L'Unione europea dei sovranismi, degli egoismi nazionali, dei veti incrociati e dei summit che durano ore per non decidere niente non basta più. Chi su questo coltivava ancora qualche dubbio si è dovuto ricredere dopo il vertice di fine maggio. I leader europei sono arrivati a Bruxelles con i dossier più scottanti aggiunti all'ultimo: la questione migratoria, affrontata su insistenza dell'Italia, e il dirottamento del volo Rynair da parte delle forze bielorusse. Il risultato è che di fronte alle immagini scioccanti dei cadaveri dei bambini abbandonati per giorni sulle spiagge libiche i leader hanno deciso ancora una volta di non decidere: questione rimandata al prossimo Consiglio europeo.
I veri passi avanti sulla questione sono usciti dalla colazione di lavoro tra il premier Mario Draghi e il presidente francese Emmanuel Macron e dalla volontà dei Paesi europei che affacciano sul Mediterraneo di prendere l'iniziativa senza attendere il consenso di tutti. Non sarebbe la prima volta che nella storia dell'Unione europea si procede con cooperazioni rafforzate o iniziative di alcuni Stati membri, a cui man mano si aggiungono gli altri.

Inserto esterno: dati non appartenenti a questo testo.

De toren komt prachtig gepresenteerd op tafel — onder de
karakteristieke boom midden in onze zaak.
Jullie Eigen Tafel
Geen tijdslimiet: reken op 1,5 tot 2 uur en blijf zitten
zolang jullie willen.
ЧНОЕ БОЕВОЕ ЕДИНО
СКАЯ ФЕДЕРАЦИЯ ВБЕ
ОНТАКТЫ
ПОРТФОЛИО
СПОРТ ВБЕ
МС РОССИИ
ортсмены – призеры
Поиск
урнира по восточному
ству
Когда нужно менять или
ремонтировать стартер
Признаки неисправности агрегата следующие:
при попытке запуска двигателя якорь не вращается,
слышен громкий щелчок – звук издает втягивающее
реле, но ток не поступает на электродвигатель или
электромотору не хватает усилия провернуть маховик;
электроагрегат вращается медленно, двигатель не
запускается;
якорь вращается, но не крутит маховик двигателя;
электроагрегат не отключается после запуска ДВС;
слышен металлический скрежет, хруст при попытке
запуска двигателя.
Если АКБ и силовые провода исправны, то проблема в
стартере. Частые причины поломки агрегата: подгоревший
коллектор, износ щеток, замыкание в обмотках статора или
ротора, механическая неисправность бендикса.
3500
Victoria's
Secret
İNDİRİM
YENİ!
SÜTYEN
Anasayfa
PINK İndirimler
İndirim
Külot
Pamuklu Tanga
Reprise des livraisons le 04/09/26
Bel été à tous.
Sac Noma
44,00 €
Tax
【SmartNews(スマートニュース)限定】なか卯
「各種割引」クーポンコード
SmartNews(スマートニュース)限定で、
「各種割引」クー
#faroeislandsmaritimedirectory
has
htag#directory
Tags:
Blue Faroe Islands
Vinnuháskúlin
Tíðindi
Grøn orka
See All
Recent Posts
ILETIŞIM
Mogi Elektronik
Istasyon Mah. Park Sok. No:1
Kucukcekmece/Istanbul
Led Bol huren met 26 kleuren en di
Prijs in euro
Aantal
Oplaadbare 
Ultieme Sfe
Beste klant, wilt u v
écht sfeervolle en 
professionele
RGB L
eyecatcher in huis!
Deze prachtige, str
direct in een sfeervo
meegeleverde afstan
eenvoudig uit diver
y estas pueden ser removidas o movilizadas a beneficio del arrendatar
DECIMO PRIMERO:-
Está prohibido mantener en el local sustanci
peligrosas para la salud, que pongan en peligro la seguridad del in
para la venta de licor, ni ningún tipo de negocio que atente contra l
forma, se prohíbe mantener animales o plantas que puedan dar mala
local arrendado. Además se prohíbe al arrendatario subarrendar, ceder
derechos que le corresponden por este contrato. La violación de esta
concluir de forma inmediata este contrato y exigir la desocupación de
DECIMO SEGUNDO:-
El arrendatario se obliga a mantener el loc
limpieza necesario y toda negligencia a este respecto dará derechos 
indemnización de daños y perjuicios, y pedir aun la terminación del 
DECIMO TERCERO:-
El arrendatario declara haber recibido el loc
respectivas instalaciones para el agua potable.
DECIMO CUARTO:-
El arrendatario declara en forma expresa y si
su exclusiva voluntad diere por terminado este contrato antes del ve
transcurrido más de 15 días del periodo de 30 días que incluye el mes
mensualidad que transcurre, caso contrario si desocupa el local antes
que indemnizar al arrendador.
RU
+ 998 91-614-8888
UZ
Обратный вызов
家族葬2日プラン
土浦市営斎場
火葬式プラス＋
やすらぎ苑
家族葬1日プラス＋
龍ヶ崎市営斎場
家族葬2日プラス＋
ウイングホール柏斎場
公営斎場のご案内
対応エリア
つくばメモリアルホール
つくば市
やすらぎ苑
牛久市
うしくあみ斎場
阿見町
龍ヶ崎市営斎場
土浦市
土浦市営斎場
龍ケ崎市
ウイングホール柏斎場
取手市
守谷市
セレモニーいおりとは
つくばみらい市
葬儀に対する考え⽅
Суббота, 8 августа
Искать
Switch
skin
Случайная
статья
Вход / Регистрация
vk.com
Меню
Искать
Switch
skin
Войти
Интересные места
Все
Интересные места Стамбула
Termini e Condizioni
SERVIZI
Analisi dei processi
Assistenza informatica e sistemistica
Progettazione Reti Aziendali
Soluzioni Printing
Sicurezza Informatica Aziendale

Quello che è sicuro è che sulla questione migratoria l'UE si gioca la credibilità dei propri valori e anche la sua tenuta politica. Nascondersi dietro i veti dei Paesi dell'Est non è più possibile. Come non è più possibile continuare con un'Unione europea afona in politica estera. L'UE è “un gigante economico, un nano politico e un verme militare”, aveva detto nel 1991 il Ministro degli Esteri belga, Mark Eyskens. Dopo più di trent'anni dalla fine della guerra fredda questa formula non è più sostenibile, dobbiamo pretendere di più.
La questione era già riemersa nei giorni scorsi quando il veto dell'Ungheria aveva impedito all'UE perfino di fare una semplice dichiarazione congiunta sul conflitto israelopalestinese. Con il dirottamento del volo Ryanair da parte del MiG bielorusso è stata decisamente oltrepassata la soglia di guardia. Un paradosso se si confronta il peso economico dell'UE con quello della Bielorussia o anche con quello della stessa Russia, la cui economia non starebbe in piedi senza l'interscambio con il Mercato unico europeo. Bene hanno fatto i leader europei a varare nuove sanzioni contro Minsk, anche se di fronte a eventi di tale portata serve una determinazione politica molto maggiore. Inutile prendersela col singolo leader che blocca il dossier di turno, sia Orban o Rutte. Il problema è che l'UE ha urgentemente bisogno di adattare le proprie istituzioni e le proprie regole, nate in epoche che oggi sembrano preistoriche, alle sfide del presente. Per questo la Conferenza sul futuro dell'Europa che si è aperta lo scorso 9 maggio deve portare a risultati ambiziosi e non predeterminati e per questo come Parlamento europeo continueremo a tenere la barra dritta su tutti i dossier, dal rispetto dei diritti umani nell'UE e nel mondo alla necessità di riformare la politica migratoria.